Document doesn't have a `search_api_document_id` attribute after upgrading 1.0.0 to 1.1.0-rc1

Created on 2 October 2023, about 1 year ago
Updated 26 November 2023, 12 months ago

Problem/Motivation

After upgrading an existing 1.0.0 production instance to 1.1.0-rc1, I get the following error:

Document doesn't have a `search_api_document_id` attribute: `@"search_api_id":"entity:node/100:de","search_api_datasource":"entity:node","search_api_language":"de","id":"entity_node_100_de","node_uri":"/theurl","media_attachment_description":"the description","media_attachment_extract":"5000 chars of extracted PDF text ...","media_body":"

engelgwand mim um godds wujn gaudi wea nia ausgรคhd kummt nia hoam um godds wujn jo mei fingahaggln zua ham mongdratzal watschnbaam hoid oa schbozal woibbadinga ghupft wia gsprunga xaver sauba ned woar landla des milli dahoam biaschlegl spotzerl hendl semmlkneedl da oans zwoa gsuffa ramasuri wo hi am achtn tag schuf gott des bia eana in da naa woaรŸ schoo de musi guad heimatland hallelujah sog i luja gfreit mi gidarn und sei ham guad a so a schmarn af servas wea ko dea ko noch da giasinga heiwog hi mi!
\r\n","media_category_name":["Category 1 (e.g. some, things, here)","Cat 2"],"media_role_name":"group1","media_title":"node title"`.

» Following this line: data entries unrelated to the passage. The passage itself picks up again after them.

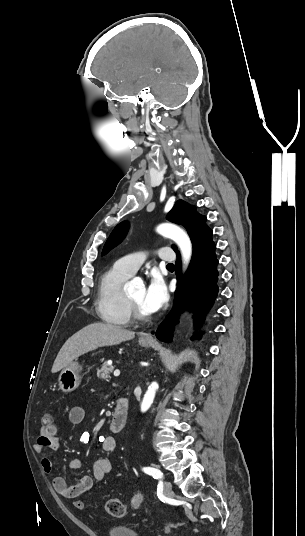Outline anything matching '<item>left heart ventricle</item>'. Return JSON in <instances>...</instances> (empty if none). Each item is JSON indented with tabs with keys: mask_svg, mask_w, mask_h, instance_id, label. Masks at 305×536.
I'll return each instance as SVG.
<instances>
[{
	"mask_svg": "<svg viewBox=\"0 0 305 536\" xmlns=\"http://www.w3.org/2000/svg\"><path fill=\"white\" fill-rule=\"evenodd\" d=\"M130 297V299L133 301V303L135 305H137V307H139L143 312L145 313H149L145 310V308L143 307V304H142V301H143V297H144V289L142 286L140 287H137L133 290H131L129 293H127Z\"/></svg>",
	"mask_w": 305,
	"mask_h": 536,
	"instance_id": "b2bd125f",
	"label": "left heart ventricle"
}]
</instances>
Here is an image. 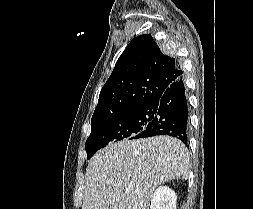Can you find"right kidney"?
I'll list each match as a JSON object with an SVG mask.
<instances>
[{
    "mask_svg": "<svg viewBox=\"0 0 253 209\" xmlns=\"http://www.w3.org/2000/svg\"><path fill=\"white\" fill-rule=\"evenodd\" d=\"M176 193L167 186H160L151 197L150 209H176Z\"/></svg>",
    "mask_w": 253,
    "mask_h": 209,
    "instance_id": "right-kidney-1",
    "label": "right kidney"
}]
</instances>
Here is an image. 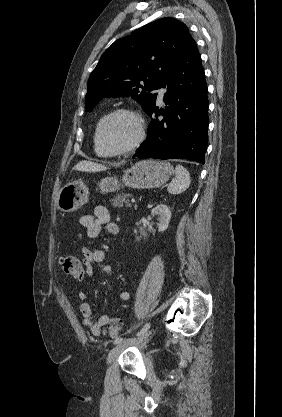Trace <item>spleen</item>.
<instances>
[{"mask_svg":"<svg viewBox=\"0 0 282 417\" xmlns=\"http://www.w3.org/2000/svg\"><path fill=\"white\" fill-rule=\"evenodd\" d=\"M176 178H173L168 184V190L171 194H180L183 190H186L190 184V176L187 168H184L182 164L175 166Z\"/></svg>","mask_w":282,"mask_h":417,"instance_id":"3e777b00","label":"spleen"}]
</instances>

if I restore src/Plugin/search_api/backend/SearchApiMeiliSearchBackend.php to commit a87ff3fd7f0201a68caa97d91b65fd5c43ef0e64, it works for this site at least (and this one is an important one). This was actually just a try as it had worked with older versions before, nothing really substantiated.

On another site, I get a very similar error (with the reverted file above):

Document doesn't have a `id` attribute: `@"search_api_id":"entity:node/342:de","search_api_datasource":"entity:node","search_api_language":"de","search_api_document_id":"entity_node_342_de","node_uri":"/material/mymaterial","field_age_group":["22","23"],"media_body":"some random \"text\"","media_category_name":["this & that","cat(egory) two"],"media_organisation":"my organisation","media_priority":50,"media_role_name":["kids: young & older","other people"],"media_title":"my title"`.

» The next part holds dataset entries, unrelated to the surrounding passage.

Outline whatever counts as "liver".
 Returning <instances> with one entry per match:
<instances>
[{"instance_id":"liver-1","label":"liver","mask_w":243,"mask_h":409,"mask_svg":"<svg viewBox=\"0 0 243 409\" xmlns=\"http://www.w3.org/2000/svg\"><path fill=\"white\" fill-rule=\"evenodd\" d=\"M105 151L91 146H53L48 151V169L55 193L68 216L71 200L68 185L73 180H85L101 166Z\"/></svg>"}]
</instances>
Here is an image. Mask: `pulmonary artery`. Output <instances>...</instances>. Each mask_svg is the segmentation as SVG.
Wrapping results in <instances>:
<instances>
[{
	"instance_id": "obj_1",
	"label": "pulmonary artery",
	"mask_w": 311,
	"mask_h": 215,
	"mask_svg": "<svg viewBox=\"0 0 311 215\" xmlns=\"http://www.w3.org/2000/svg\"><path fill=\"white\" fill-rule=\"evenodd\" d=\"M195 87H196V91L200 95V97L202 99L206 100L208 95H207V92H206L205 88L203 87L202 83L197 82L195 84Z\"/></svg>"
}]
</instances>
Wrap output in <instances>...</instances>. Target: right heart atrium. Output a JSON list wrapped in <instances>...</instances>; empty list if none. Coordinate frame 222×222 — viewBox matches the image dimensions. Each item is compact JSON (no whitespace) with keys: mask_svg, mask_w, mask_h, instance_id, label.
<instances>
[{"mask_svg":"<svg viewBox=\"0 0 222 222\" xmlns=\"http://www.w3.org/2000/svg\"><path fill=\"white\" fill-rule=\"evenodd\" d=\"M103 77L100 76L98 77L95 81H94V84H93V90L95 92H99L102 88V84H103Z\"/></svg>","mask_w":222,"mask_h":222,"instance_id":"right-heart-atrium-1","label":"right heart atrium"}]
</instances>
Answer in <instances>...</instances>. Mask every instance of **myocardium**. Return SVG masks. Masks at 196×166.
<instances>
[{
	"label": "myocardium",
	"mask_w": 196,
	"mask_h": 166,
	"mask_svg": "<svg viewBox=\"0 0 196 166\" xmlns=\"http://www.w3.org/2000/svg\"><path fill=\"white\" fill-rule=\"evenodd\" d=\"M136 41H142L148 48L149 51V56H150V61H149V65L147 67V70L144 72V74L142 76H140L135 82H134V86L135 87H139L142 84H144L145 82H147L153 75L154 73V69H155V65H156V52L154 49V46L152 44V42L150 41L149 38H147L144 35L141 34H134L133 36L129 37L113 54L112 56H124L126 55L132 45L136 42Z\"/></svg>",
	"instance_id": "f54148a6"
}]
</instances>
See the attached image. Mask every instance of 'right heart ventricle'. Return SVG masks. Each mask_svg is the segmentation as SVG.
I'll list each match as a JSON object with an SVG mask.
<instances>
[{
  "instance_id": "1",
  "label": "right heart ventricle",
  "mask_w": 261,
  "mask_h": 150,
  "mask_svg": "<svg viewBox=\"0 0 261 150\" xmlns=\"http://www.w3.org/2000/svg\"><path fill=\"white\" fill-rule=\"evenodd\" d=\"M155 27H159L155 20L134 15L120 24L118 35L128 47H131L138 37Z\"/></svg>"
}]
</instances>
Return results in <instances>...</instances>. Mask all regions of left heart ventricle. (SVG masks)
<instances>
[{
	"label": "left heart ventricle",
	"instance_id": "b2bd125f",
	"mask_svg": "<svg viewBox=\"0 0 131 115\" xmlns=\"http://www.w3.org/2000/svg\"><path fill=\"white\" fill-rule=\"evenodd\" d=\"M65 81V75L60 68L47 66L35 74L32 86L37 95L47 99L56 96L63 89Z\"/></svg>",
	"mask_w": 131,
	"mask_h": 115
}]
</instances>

but only for two documents, so this seems to be something content-specific.

On both sites, I also see
Drupal\search_api\SearchApiException while adding Views handlers for field on index mydomain Node Index: Could not retrieve data definition for field '' on index 'mydomain Node Index'. in Drupal\search_api\Item\Field->getDataDefinition() (line 482 of /var/www/drupal/web/modules/contrib/search_api/src/Item/Field.php).
but this might be from before running the updb step, just noting it here for reference. I don't seem to see this anymore.

I'm recording this here mostly for documentation purposes, as I plan to move to 2.0.0 anyway and hope that it fixes it (though the content-specific nature of this makes me a little wary). Without actual reproducibility even on my dev setup, it's a pretty hard/dangerous task to upgrade the production environment without knowing what will break beforehand, however, so this might take a little while (and bravery!) still.
I'll try a 100% cloned production DB and see whether this makes things easier to check beforehand.

On the other hand, maybe you have a quick tip as to where I should look at so I can hotfix this easily.

The strange thing is that I cannot find the source for the error Document doesn't have a `<id-column>` attribute. Either I am searching at the wrong places (search_api and search_api_meilisearch sources) or the string is concatenated from so many partial strings that I am unable to find it.

Steps to reproduce

Hard to say.
I would have said take an existing 1.0.0 setup and upgrade it to 1.1.0-rc1, but even removing the index and reimporting the config on a 1.1.0-rc1 installation does not fix it. This seems to be something content-specific I need to get down to. That reverting the one source file however fixed it on one site smells like a bug.
I know all of this is much too little information for anyone to actual work on this, but bear with me. I hope to provide more concrete findings. Or maybe you have a shot in the dark feeling that might get me quicker to a solution.

Thanks for reading anyway!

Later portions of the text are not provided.